SOURCE INFORMATION:
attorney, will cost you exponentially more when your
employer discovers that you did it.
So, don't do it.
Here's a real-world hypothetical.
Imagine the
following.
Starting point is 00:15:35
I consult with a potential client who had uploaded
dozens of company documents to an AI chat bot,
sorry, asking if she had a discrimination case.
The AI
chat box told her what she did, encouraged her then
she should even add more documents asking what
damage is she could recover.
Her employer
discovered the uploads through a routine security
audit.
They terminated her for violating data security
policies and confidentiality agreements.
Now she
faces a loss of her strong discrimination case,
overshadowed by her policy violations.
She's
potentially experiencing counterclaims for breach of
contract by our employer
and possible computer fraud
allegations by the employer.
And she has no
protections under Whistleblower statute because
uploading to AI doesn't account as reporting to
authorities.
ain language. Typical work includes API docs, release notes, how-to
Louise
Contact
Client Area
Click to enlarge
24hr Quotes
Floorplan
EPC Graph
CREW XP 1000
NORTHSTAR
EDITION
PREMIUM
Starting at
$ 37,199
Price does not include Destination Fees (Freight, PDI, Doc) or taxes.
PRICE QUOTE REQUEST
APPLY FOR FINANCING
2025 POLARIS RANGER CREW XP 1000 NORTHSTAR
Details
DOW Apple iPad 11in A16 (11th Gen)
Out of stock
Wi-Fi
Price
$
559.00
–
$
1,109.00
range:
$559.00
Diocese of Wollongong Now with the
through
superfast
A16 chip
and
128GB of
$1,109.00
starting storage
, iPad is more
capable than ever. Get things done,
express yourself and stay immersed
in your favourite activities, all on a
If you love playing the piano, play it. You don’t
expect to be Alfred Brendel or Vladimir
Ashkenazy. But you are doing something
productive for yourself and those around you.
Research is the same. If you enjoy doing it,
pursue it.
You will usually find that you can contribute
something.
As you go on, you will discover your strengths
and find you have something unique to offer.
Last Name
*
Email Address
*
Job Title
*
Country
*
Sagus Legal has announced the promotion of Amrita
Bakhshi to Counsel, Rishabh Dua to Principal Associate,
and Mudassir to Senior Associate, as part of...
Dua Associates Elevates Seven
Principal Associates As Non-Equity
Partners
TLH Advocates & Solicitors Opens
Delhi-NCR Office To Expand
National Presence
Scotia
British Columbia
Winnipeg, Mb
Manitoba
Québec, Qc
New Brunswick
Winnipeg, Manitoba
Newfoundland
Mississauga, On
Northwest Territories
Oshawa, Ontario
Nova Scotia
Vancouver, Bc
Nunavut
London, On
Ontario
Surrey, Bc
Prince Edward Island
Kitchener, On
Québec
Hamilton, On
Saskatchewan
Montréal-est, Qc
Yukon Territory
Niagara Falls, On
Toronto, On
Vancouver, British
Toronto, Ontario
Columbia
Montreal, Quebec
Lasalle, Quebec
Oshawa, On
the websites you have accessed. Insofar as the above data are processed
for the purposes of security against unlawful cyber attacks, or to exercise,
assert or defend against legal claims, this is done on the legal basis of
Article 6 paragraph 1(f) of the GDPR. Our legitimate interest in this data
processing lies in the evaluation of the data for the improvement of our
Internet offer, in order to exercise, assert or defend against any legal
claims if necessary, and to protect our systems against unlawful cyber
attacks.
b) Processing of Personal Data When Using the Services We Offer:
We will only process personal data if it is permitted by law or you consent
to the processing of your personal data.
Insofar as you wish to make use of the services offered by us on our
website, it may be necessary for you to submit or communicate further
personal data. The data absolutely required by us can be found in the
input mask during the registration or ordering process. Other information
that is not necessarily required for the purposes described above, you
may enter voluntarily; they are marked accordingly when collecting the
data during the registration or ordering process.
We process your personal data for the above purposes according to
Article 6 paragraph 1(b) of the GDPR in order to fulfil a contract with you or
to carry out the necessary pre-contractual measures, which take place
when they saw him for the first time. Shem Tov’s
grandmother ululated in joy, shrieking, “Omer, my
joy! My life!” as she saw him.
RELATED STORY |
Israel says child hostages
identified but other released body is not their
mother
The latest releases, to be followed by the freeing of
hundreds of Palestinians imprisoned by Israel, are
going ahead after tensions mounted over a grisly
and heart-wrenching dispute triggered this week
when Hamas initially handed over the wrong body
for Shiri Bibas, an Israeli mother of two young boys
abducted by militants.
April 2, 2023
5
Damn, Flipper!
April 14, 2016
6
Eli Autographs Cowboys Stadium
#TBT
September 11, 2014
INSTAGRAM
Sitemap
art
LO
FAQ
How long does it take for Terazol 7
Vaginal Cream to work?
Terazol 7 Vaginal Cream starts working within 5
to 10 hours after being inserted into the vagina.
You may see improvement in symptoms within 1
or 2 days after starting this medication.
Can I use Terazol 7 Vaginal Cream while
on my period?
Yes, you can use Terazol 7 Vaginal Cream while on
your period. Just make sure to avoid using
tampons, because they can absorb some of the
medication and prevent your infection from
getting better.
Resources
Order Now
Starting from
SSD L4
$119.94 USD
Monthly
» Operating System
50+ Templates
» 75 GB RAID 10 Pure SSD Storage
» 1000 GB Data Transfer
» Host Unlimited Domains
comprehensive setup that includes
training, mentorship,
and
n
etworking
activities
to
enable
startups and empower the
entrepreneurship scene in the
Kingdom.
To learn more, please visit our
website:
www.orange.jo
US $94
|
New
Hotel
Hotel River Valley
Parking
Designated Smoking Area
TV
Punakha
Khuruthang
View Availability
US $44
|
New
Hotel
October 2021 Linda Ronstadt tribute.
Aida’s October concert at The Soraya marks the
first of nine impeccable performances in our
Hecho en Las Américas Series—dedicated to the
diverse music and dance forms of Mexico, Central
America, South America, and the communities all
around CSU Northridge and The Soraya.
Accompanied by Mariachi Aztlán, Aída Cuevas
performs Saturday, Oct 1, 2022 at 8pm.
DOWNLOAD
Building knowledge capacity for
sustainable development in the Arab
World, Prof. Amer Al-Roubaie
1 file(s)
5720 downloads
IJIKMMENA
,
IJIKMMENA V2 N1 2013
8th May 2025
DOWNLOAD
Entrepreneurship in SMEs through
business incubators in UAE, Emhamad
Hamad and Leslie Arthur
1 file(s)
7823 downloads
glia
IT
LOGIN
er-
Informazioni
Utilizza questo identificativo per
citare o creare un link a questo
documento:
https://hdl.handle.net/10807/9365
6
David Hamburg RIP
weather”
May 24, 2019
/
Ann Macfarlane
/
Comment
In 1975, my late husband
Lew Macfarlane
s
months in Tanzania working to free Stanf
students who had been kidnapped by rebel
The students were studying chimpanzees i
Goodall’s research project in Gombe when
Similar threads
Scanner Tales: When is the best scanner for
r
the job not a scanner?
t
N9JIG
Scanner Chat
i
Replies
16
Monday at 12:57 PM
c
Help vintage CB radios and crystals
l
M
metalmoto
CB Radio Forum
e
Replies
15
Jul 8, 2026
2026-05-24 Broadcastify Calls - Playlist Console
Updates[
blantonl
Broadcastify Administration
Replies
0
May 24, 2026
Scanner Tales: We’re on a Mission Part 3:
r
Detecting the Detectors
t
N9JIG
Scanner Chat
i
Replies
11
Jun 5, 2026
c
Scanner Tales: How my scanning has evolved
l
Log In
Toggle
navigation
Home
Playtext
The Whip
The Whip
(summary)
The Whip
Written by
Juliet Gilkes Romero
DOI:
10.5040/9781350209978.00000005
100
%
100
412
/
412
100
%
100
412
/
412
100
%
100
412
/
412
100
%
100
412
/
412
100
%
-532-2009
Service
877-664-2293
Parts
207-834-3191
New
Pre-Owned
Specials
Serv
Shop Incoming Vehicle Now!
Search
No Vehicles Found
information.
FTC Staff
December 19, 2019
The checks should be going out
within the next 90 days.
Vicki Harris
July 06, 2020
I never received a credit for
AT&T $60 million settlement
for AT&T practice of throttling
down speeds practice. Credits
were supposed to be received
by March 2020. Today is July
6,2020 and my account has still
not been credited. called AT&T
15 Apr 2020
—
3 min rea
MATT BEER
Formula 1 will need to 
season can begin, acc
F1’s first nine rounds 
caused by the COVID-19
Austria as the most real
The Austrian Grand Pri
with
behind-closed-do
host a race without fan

WHAT IS EXPECTED:
Take the lines above from the first through the one containing "dozens of company" and reproduce them exactly; include nothing else.

OUTPUT:
attorney, will cost you exponentially more when your
employer discovers that you did it.
So, don't do it.
Here's a real-world hypothetical.
Imagine the
following.
Starting point is 00:15:35
I consult with a potential client who had uploaded
dozens of company documents to an AI chat bot,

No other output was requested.